Member of the Chamber of Deputies
- In office 18 July 1956 – 15 May 1957
- Constituency: 14th Departamental Group

Personal details
- Born: 20 April 1922 Santiago, Chile
- Party: Liberal Party
- Spouse: Silvia Espinoza
- Children: Yes
- Occupation: Industrialist; politician

= Sebastián Barja =

Chilean politician (born 1922)

Sebastián Barja (born 20 April 1922) is a Chilean industrial entrepreneur and politician who served as Deputy for the 14th Departamental Group between 1956 and 1957, replacing the late Deputy José María Muñoz.

== Early life and aviation career ==
Sebastián Barja was born in Santiago on 20 April 1922, the son of Sebastián Barja and Concepción Blanco. He married Silvia Espinoza, with whom he had three children.

He studied at the Liceo Blanco Encalada de Talca. Barja dedicated himself to industrial activity in Linares, where he owned the “El Almendro” wheat mill.
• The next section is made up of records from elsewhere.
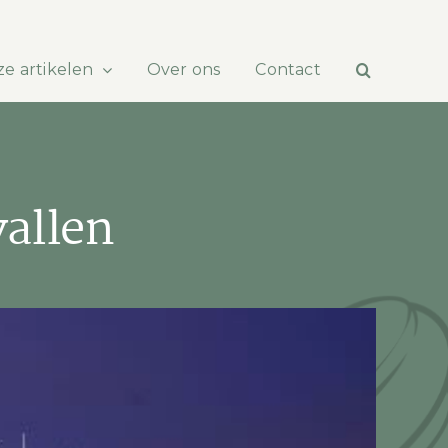
e artikelen
Over ons
Contact
vallen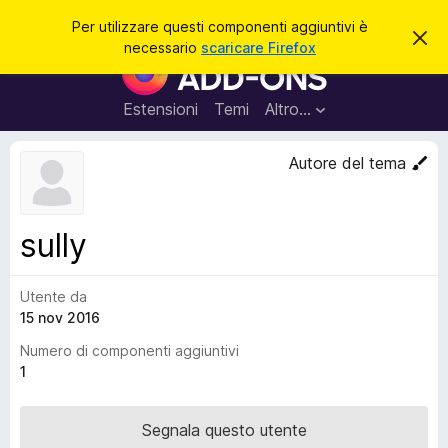
C
Accedi
Per utilizzare questi componenti aggiuntivi è
C
e
necessario
scaricare Firefox
h
C
r
i
o
u
c
d
m
Estensioni
Temi
Altro…
a
i
p
q
u
o
Autore del tema
e
n
s
t
e
o
n
a
sully
v
t
v
i
i
s
Utente da
a
o
15 nov 2016
g
g
Numero di componenti aggiuntivi
i
1
u
n
Segnala questo utente
t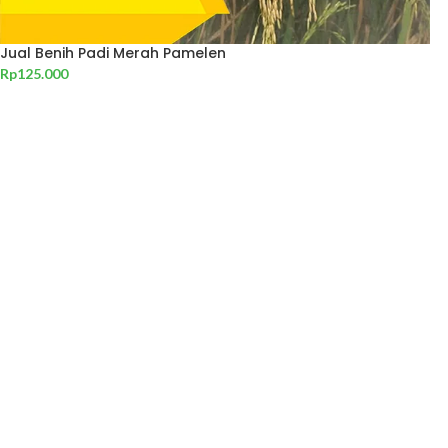
Jual Benih Padi Merah Pamelen
Rp
125.000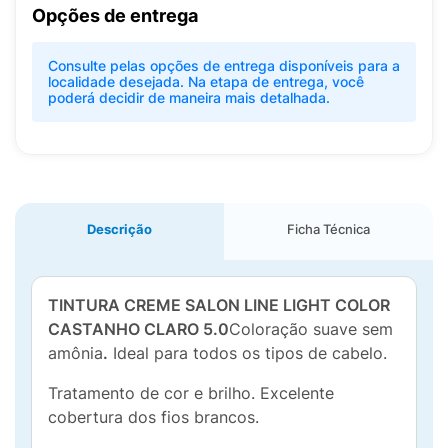
Opções de entrega
Consulte pelas opções de entrega disponíveis para a
localidade desejada. Na etapa de entrega, você
poderá decidir de maneira mais detalhada.
Descrição
Ficha Técnica
TINTURA CREME SALON LINE LIGHT COLOR
CASTANHO CLARO 5.0
Coloração suave sem
amônia
.
Ideal para todos os tipos de cabelo.
Tratamento de cor e brilho. Excelente
cobertura dos fios brancos.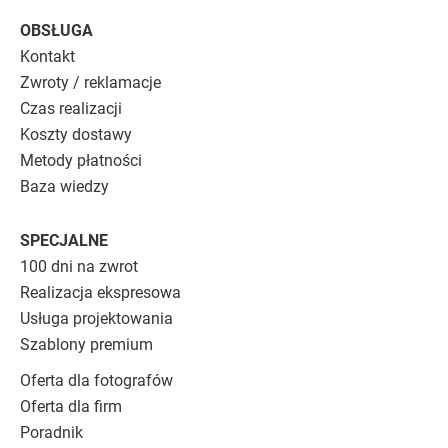
OBSŁUGA
Kontakt
Zwroty / reklamacje
Czas realizacji
Koszty dostawy
Metody płatności
Baza wiedzy
SPECJALNE
100 dni na zwrot
Realizacja ekspresowa
Usługa projektowania
Szablony premium
Oferta dla fotografów
Oferta dla firm
Poradnik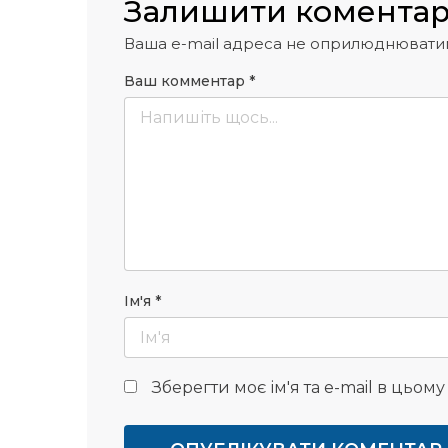
Залишити комента
Ваша e-mail адреса не оприлюднювати
Ваш комментар
*
Ім'я
*
Зберегти моє ім'я та e-mail в цьом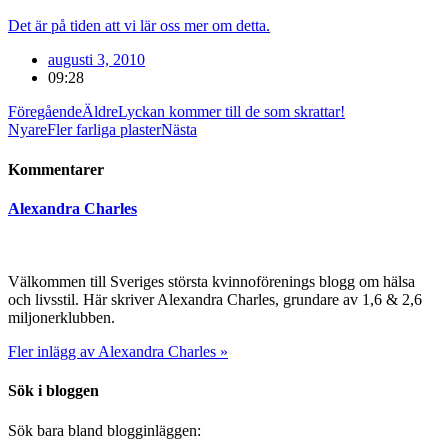
Det är på tiden att vi lär oss mer om detta.
augusti 3, 2010
09:28
Föregående
Äldre
Lyckan kommer till de som skrattar!
Nyare
Fler farliga plaster
Nästa
Kommentarer
Alexandra Charles
Välkommen till Sveriges största kvinnoförenings blogg om hälsa
och livsstil. Här skriver Alexandra Charles, grundare av 1,6 & 2,6
miljonerklubben.
Fler inlägg av Alexandra Charles »
Sök i bloggen
Sök bara bland blogginläggen: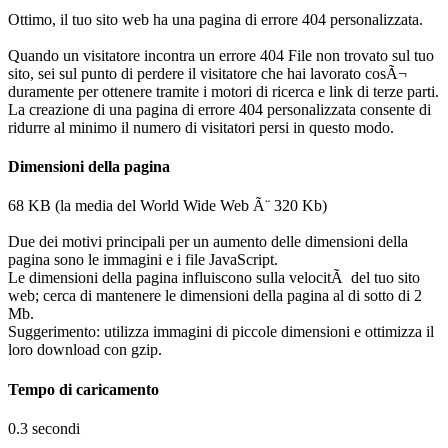
Ottimo, il tuo sito web ha una pagina di errore 404 personalizzata.
Quando un visitatore incontra un errore 404 File non trovato sul tuo
sito, sei sul punto di perdere il visitatore che hai lavorato cosÃ¬
duramente per ottenere tramite i motori di ricerca e link di terze parti.
La creazione di una pagina di errore 404 personalizzata consente di
ridurre al minimo il numero di visitatori persi in questo modo.
Dimensioni della pagina
68 KB (la media del World Wide Web Ã¨ 320 Kb)
Due dei motivi principali per un aumento delle dimensioni della
pagina sono le immagini e i file JavaScript.
Le dimensioni della pagina influiscono sulla velocitÃ del tuo sito
web; cerca di mantenere le dimensioni della pagina al di sotto di 2
Mb.
Suggerimento: utilizza immagini di piccole dimensioni e ottimizza il
loro download con gzip.
Tempo di caricamento
0.3 secondi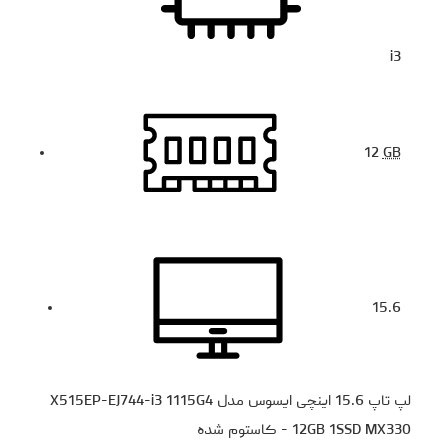
i3
12
GB
15.6
لپ تاپ 15.6 اینچی ایسوس مدل X515EP-EJ744-i3 1115G4
12GB 1SSD MX330 - کاستوم شده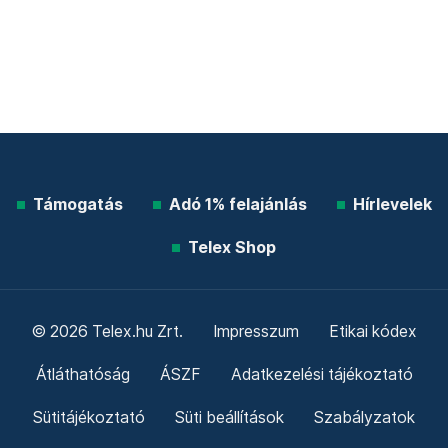
Támogatás
Adó 1% felajánlás
Hírlevelek
Telex Shop
© 2026 Telex.hu Zrt.
Impresszum
Etikai kódex
Átláthatóság
ÁSZF
Adatkezelési tájékoztató
Sütitájékoztató
Süti beállítások
Szabályzatok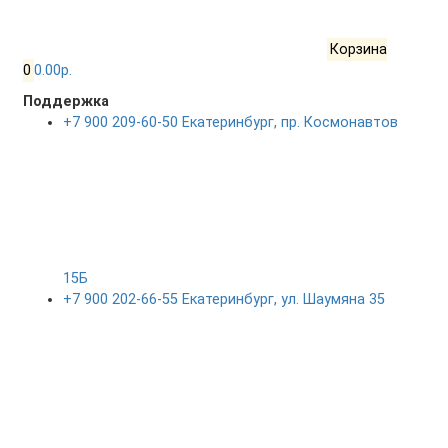
Корзина
0
0.00р.
Поддержка
+7 900 209-60-50 Екатеринбург, пр. Космонавтов
15Б
+7 900 202-66-55 Екатеринбург, ул. Шаумяна 35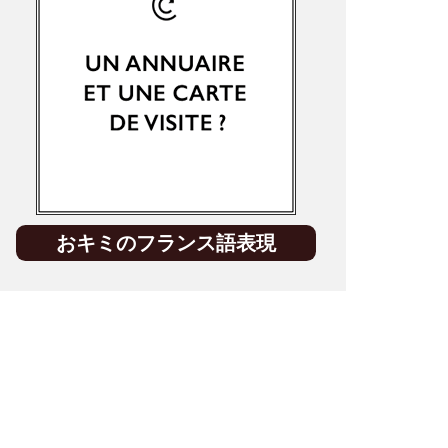
おキミのフランス語表現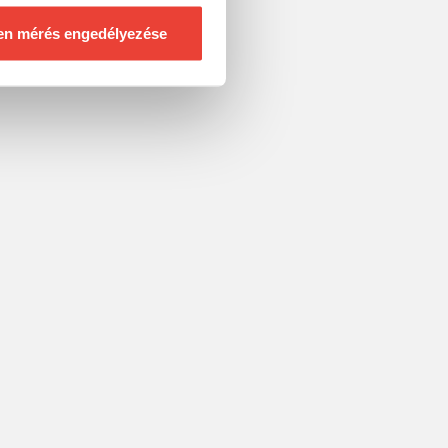
en mérés engedélyezése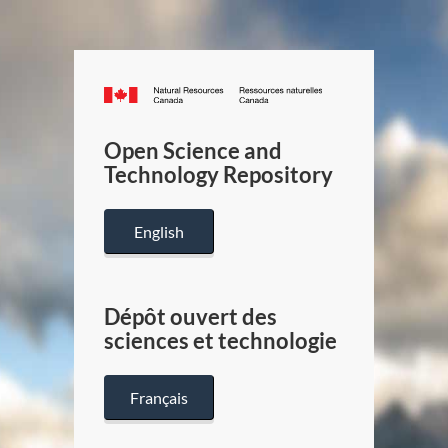
Canada.ca
/
Gouverneme
Open Science and
du
Technology Repository
Canada
English
Dépôt ouvert des
sciences et technologie
Français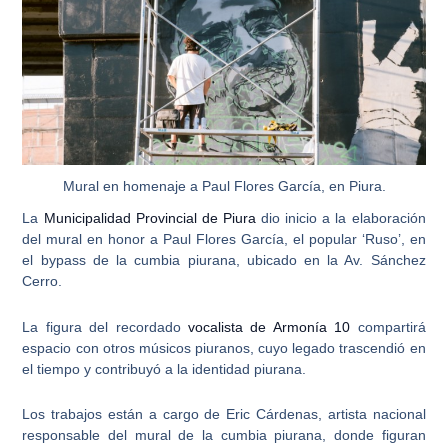
Mural en homenaje a Paul Flores García, en Piura.
La
Municipalidad Provincial de Piura
dio inicio a la elaboración
del mural en honor a
Paul Flores García
, el popular ‘Ruso’, en
el bypass de la cumbia piurana, ubicado en la Av. Sánchez
Cerro.
La figura del recordado
vocalista de Armonía 10
compartirá
espacio con otros músicos piuranos, cuyo legado trascendió en
el tiempo y contribuyó a la identidad piurana.
Los trabajos están a cargo de
Eric Cárdenas, artista nacional
responsable del mural de la cumbia piurana
, donde figuran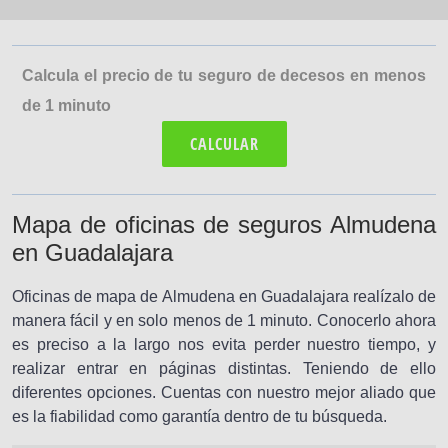
Calcula el precio de tu seguro de decesos en menos
de 1 minuto
CALCULAR
Mapa de oficinas de seguros Almudena
en Guadalajara
Oficinas de mapa de Almudena en Guadalajara realízalo de
manera fácil y en solo menos de 1 minuto. Conocerlo ahora
es preciso a la largo nos evita perder nuestro tiempo, y
realizar entrar en páginas distintas. Teniendo de ello
diferentes opciones. Cuentas con nuestro mejor aliado que
es la fiabilidad como garantía dentro de tu búsqueda.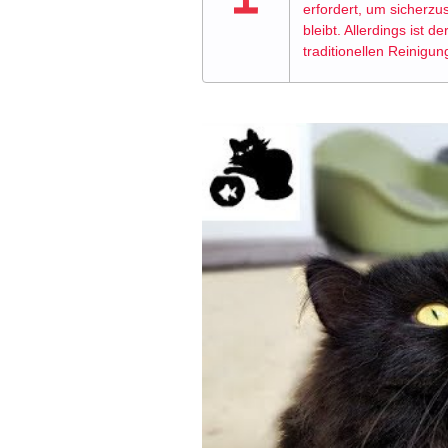
erfordert, um sicherzus
bleibt. Allerdings ist 
traditionellen Reinigun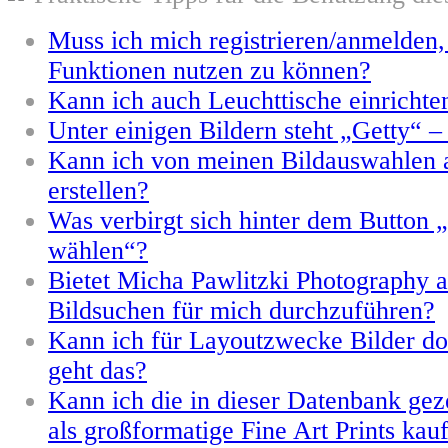
Muss ich mich registrieren/anmelden
Funktionen nutzen zu können?
Kann ich auch Leuchttische einrichte
Unter einigen Bildern steht „Getty“ –
Kann ich von meinen Bildauswahlen 
erstellen?
Was verbirgt sich hinter dem Button „
wählen“?
Bietet Micha Pawlitzki Photography a
Bildsuchen für mich durchzuführen?
Kann ich für Layoutzwecke Bilder d
geht das?
Kann ich die in dieser Datenbank gez
als großformatige Fine Art Prints kau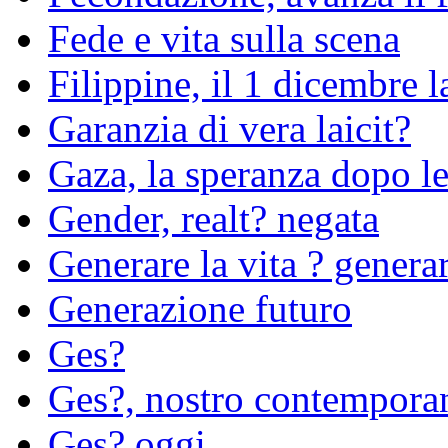
Fede e vita sulla scena
Filippine, il 1 dicembre l
Garanzia di vera laicit?
Gaza, la speranza dopo l
Gender, realt? negata
Generare la vita ? genera
Generazione futuro
Ges?
Ges?, nostro contempora
Ges? oggi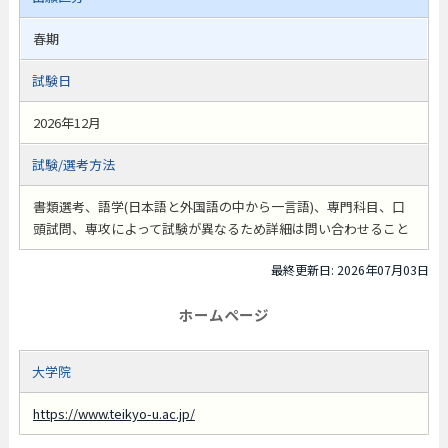
春期
試験日
2026年12月
試験/選考方法
書類選考、語学(日本語と外国語の中から一言語)、専門科目、口
頭試問、専攻によって試験が異なるため詳細は問い合わせること
最終更新日: 2026年07月03日
ホームページ
大学院
https://www.teikyo-u.ac.jp/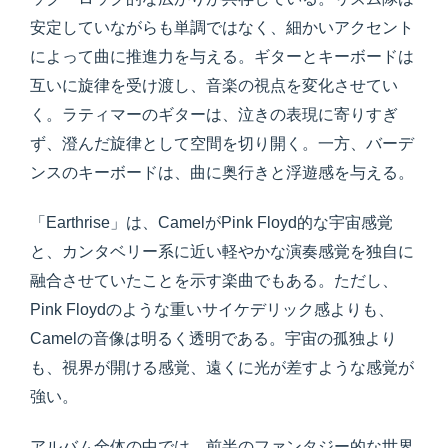
安定していながらも単調ではなく、細かいアクセント
によって曲に推進力を与える。ギターとキーボードは
互いに旋律を受け渡し、音楽の視点を変化させてい
く。ラティマーのギターは、泣きの表現に寄りすぎ
ず、澄んだ旋律として空間を切り開く。一方、バーデ
ンスのキーボードは、曲に奥行きと浮遊感を与える。
「Earthrise」は、CamelがPink Floyd的な宇宙感覚
と、カンタベリー系に近い軽やかな演奏感覚を独自に
融合させていたことを示す楽曲でもある。ただし、
Pink Floydのような重いサイケデリック感よりも、
Camelの音像は明るく透明である。宇宙の孤独より
も、視界が開ける感覚、遠くに光が差すような感覚が
強い。
アルバム全体の中では、前半のファンタジー的な世界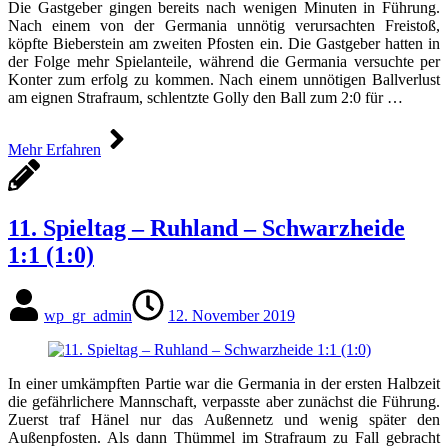
Die Gastgeber gingen bereits nach wenigen Minuten in Führung.
Nach einem von der Germania unnötig verursachten Freistoß,
köpfte Bieberstein am zweiten Pfosten ein. Die Gastgeber hatten in
der Folge mehr Spielanteile, während die Germania versuchte per
Konter zum erfolg zu kommen. Nach einem unnötigen Ballverlust
am eignen Strafraum, schlentzte Golly den Ball zum 2:0 für …
Mehr Erfahren
11. Spieltag – Ruhland – Schwarzheide
1:1 (1:0)
wp_gr_admin
12. November 2019
In einer umkämpften Partie war die Germania in der ersten Halbzeit
die gefährlichere Mannschaft, verpasste aber zunächst die Führung.
Zuerst traf Hänel nur das Außennetz und wenig später den
Außenpfosten. Als dann Thümmel im Strafraum zu Fall gebracht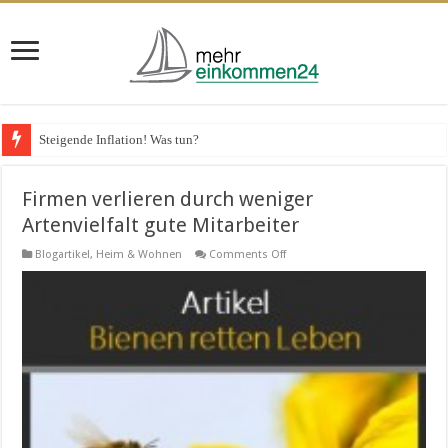
VPS-Hosting für Unternehmen – das spricht dafür
Firmen verlieren durch weniger
Artenvielfalt gute Mitarbeiter
on
Blogartikel
,
Heim & Wohnen
Comments Off
Firmen
verlieren
durch
weniger
Artenvielfalt
gute
Mitarbeiter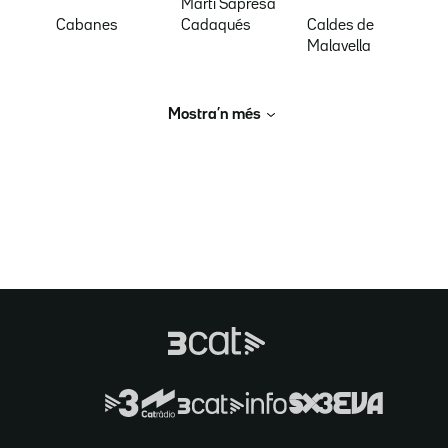
Martí Sapresa
Cabanes
Cadaqués
Caldes de
Malavella
Mostra’n més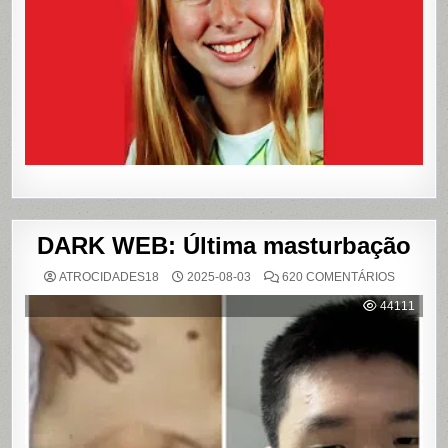
E
QUE
VIROU
REFERÊN
PARA
LIVROS
E
FILME
DARK WEB: Última masturbação
EM
ATROCIDADES18
2025-08-03
620 COMENTÁRIOS
DARK
WEB:
44111
ÚLTIMA
MASTUR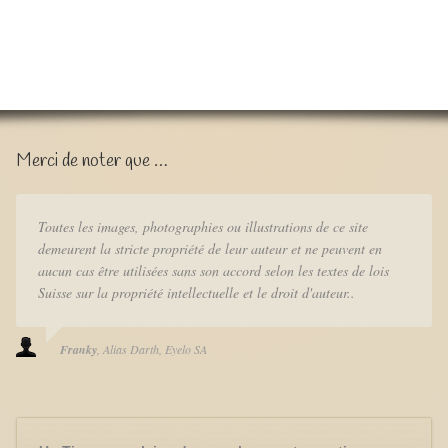
Merci de noter que …
Toutes les images, photographies ou illustrations de ce site
demeurent la stricte propriété de leur auteur et ne peuvent en
aucun cas être utilisées sans son accord selon les textes de lois
Suisse sur la propriété intellectuelle et le droit d'auteur..
Franky
Alias Darth
Eyelo SA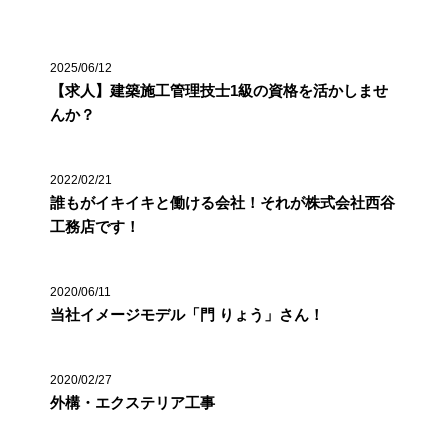
2025/06/12
【求人】建築施工管理技士1級の資格を活かしませ
んか？
2022/02/21
誰もがイキイキと働ける会社！それが株式会社西谷
工務店です！
2020/06/11
当社イメージモデル「門 りょう」さん！
2020/02/27
外構・エクステリア工事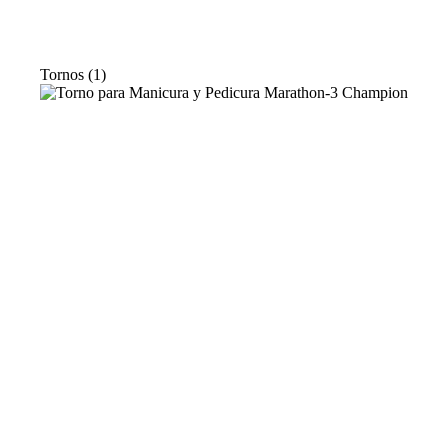
Tornos
(1)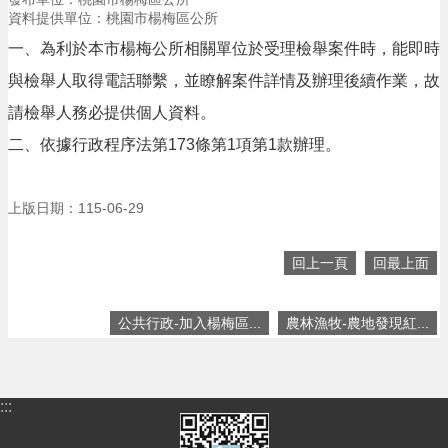
息
資料提供單位：桃園市楊梅區公所
公
告
一、為利於本市楊梅公所相關單位於受理檢舉案件時，能即時
與檢舉人取得電話聯繫，並瞭解案件詳情及辦理後續作業，故
生
活
請檢舉人務必提供個人資料。
便
二、依據行政程序法第173條第1項第1款辦理。
民
資
訊
上版日期：115-06-29
機
關
回上一頁
回最上面
通
訊
錄
公共行政-加入楊梅區...
農林漁牧-農地發現紅...
相
關
資
:::
料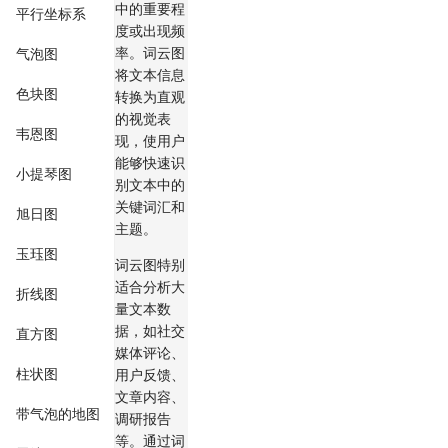
中的重要程
平行坐标系
度或出现频
率。词云图
气泡图
将文本信息
色块图
转换为直观
的视觉表
韦恩图
现，使用户
能够快速识
小提琴图
别文本中的
关键词汇和
旭日图
主题。
玉珏图
词云图特别
适合分析大
折线图
量文本数
据，如社交
直方图
媒体评论、
柱状图
用户反馈、
文章内容、
带气泡的地图
调研报告
等。通过词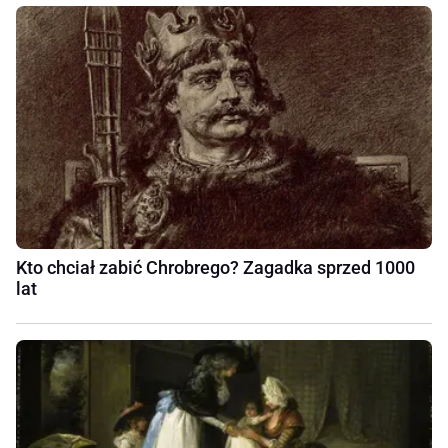
Kto chciał zabić Chrobrego? Zagadka sprzed 1000
lat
He served as both alderman (regidor) and later as Intendant of Linares, the latter appointment issued on 13 November 1958.

An active civil aviator, he earned his brevet at the Linares Air Club in 1947, where he became a member and partner. He also served as president of the Spanish Sports Club (Club Deportivo Español) and was a member of the Club de La Unión in Linares.

== Political career ==
Barja was a member of the Agrarian Labor Party.

He became Deputy for the 14th Departamental Group (Linares, Loncomilla and Parral) during the 1953–1957 legislative period, assuming office on 18 July 1956 after the death of Deputy José María Muñoz on 13 March 1956. He served until the end of the constitutional term on 15 May 1957.